WHAT IS BEING ASKED >>
Each line from the one holding "Tchécoslovaquie" through the final line of the data below is to be given again exactly, and no other line is to appear.

DATA RECORDS >>
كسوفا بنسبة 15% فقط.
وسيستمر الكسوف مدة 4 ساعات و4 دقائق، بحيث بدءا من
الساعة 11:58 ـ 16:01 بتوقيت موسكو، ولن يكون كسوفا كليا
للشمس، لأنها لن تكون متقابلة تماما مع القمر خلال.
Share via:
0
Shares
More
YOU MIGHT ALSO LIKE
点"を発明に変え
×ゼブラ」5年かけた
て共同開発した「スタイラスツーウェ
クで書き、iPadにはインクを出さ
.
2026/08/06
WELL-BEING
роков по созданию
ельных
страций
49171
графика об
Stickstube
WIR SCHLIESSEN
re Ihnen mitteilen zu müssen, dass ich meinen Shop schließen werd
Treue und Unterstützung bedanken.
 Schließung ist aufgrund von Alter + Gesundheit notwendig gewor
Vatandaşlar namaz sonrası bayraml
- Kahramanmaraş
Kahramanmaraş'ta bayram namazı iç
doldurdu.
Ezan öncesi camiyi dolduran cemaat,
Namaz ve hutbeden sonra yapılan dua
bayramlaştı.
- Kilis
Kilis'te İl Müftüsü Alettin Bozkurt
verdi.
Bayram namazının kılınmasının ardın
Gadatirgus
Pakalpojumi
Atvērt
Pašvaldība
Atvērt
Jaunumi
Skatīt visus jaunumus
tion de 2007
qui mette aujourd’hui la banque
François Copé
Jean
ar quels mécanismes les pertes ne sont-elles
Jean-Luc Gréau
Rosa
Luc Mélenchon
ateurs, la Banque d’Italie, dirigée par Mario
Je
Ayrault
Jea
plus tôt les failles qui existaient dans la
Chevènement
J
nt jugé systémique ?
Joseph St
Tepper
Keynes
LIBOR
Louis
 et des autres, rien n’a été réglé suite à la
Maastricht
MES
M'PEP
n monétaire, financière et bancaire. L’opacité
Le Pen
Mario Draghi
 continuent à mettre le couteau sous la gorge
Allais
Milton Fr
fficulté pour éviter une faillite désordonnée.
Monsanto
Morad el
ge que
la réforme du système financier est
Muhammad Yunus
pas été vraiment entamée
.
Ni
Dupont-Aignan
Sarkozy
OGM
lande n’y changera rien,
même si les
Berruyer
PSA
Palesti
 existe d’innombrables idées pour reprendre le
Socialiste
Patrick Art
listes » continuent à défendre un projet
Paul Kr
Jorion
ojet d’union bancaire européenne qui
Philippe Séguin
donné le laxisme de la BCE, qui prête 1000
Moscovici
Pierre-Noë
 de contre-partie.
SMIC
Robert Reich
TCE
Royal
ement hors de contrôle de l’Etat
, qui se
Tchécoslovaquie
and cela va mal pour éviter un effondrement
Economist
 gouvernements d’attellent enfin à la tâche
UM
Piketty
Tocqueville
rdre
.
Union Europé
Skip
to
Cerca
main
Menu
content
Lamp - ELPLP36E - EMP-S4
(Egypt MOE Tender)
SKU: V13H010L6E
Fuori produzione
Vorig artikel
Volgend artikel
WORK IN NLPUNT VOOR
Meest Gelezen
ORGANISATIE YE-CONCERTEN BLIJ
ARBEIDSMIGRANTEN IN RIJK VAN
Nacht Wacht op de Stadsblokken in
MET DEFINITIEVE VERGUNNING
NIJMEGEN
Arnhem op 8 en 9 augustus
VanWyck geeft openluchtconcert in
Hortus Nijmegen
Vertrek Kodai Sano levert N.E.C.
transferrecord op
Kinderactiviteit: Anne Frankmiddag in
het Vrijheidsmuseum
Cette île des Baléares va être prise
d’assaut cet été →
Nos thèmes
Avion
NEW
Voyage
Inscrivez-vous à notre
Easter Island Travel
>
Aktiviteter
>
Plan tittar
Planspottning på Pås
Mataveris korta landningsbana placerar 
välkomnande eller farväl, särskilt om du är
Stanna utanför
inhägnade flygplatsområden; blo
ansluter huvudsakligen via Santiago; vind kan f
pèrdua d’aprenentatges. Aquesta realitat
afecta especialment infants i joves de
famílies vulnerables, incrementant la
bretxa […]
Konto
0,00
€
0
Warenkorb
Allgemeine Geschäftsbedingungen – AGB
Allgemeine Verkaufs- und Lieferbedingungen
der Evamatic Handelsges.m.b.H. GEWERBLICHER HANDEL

EXERCISE ANSWER >>
Tchécoslovaquie
and cela va mal pour éviter un effondrement
Economist
 gouvernements d’attellent enfin à la tâche
UM
Piketty
Tocqueville
rdre
.
Union Europé
Skip
to
Cerca
main
Menu
content
Lamp - ELPLP36E - EMP-S4
(Egypt MOE Tender)
SKU: V13H010L6E
Fuori produzione
Vorig artikel
Volgend artikel
WORK IN NLPUNT VOOR
Meest Gelezen
ORGANISATIE YE-CONCERTEN BLIJ
ARBEIDSMIGRANTEN IN RIJK VAN
Nacht Wacht op de Stadsblokken in
MET DEFINITIEVE VERGUNNING
NIJMEGEN
Arnhem op 8 en 9 augustus
VanWyck geeft openluchtconcert in
Hortus Nijmegen
Vertrek Kodai Sano levert N.E.C.
transferrecord op
Kinderactiviteit: Anne Frankmiddag in
het Vrijheidsmuseum
Cette île des Baléares va être prise
d’assaut cet été →
Nos thèmes
Avion
NEW
Voyage
Inscrivez-vous à notre
Easter Island Travel
>
Aktiviteter
>
Plan tittar
Planspottning på Pås
Mataveris korta landningsbana placerar 
välkomnande eller farväl, särskilt om du är
Stanna utanför
inhägnade flygplatsområden; blo
ansluter huvudsakligen via Santiago; vind kan f
pèrdua d’aprenentatges. Aquesta realitat
afecta especialment infants i joves de
famílies vulnerables, incrementant la
bretxa […]
Konto
0,00
€
0
Warenkorb
Allgemeine Geschäftsbedingungen – AGB
Allgemeine Verkaufs- und Lieferbedingungen
der Evamatic Handelsges.m.b.H. GEWERBLICHER HANDEL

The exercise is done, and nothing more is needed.